▶ _HOW TO COMPLETE THIS TASK_:
The records below must be returned exactly, with every picture left out.

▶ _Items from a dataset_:
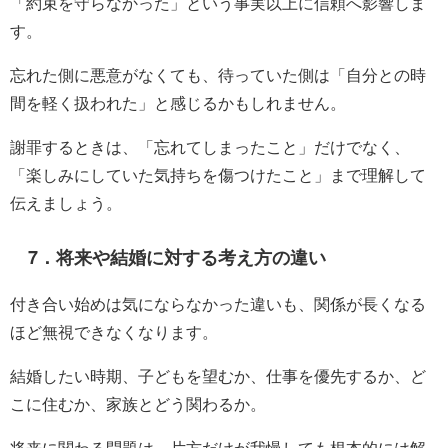
「約束を守らなかった」という事実以上に信頼へ影響しま
す。
忘れた側に悪意がなくても、待っていた側は「自分との時
間を軽く扱われた」と感じるかもしれません。
謝罪するときは、「忘れてしまったこと」だけでなく、
「楽しみにしていた気持ちを傷つけたこと」まで理解して
伝えましょう。
7．将来や結婚に対する考え方の違い
付き合い始めは気にならなかった違いも、関係が長くなる
ほど無視できなくなります。
結婚したい時期、子どもを望むか、仕事を優先するか、ど
こに住むか、家族とどう関わるか。
将来に関わる問題は、片方だけが我慢しても根本的には解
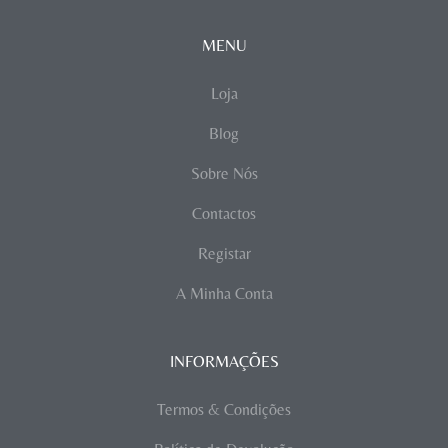
MENU
Loja
Blog
Sobre Nós
Contactos
Registar
A Minha Conta
INFORMAÇÕES
Termos & Condições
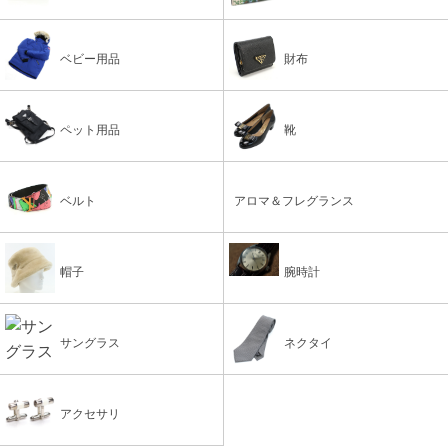
ベビー用品
財布
ペット用品
靴
ベルト
アロマ＆フレグランス
帽子
腕時計
サングラス
ネクタイ
アクセサリ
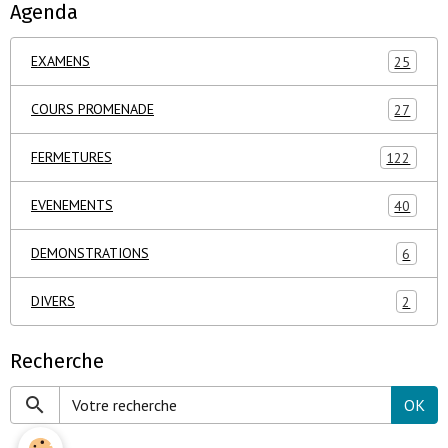
Agenda
EXAMENS
25
COURS PROMENADE
27
FERMETURES
122
EVENEMENTS
40
DEMONSTRATIONS
6
DIVERS
2
Recherche
OK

▶ _WRITTEN RESPONSE_:
「約束を守らなかった」という事実以上に信頼へ影響しま
す。
忘れた側に悪意がなくても、待っていた側は「自分との時
間を軽く扱われた」と感じるかもしれません。
謝罪するときは、「忘れてしまったこと」だけでなく、
「楽しみにしていた気持ちを傷つけたこと」まで理解して
伝えましょう。
7．将来や結婚に対する考え方の違い
付き合い始めは気にならなかった違いも、関係が長くなる
ほど無視できなくなります。
結婚したい時期、子どもを望むか、仕事を優先するか、ど
こに住むか、家族とどう関わるか。
将来に関わる問題は、片方だけが我慢しても根本的には解
MENU
Loja
Blog
Sobre Nós
Contactos
Registar
A Minha Conta
INFORMAÇÕES
Termos & Condições
ベビー用品
財布
ペット用品
靴
ベルト
アロマ＆フレグランス
帽子
腕時計
サングラス
ネクタイ
アクセサリ
Agenda
EXAMENS
25
COURS PROMENADE
27
FERMETURES
122
EVENEMENTS
40
DEMONSTRATIONS
6
DIVERS
2
Recherche
OK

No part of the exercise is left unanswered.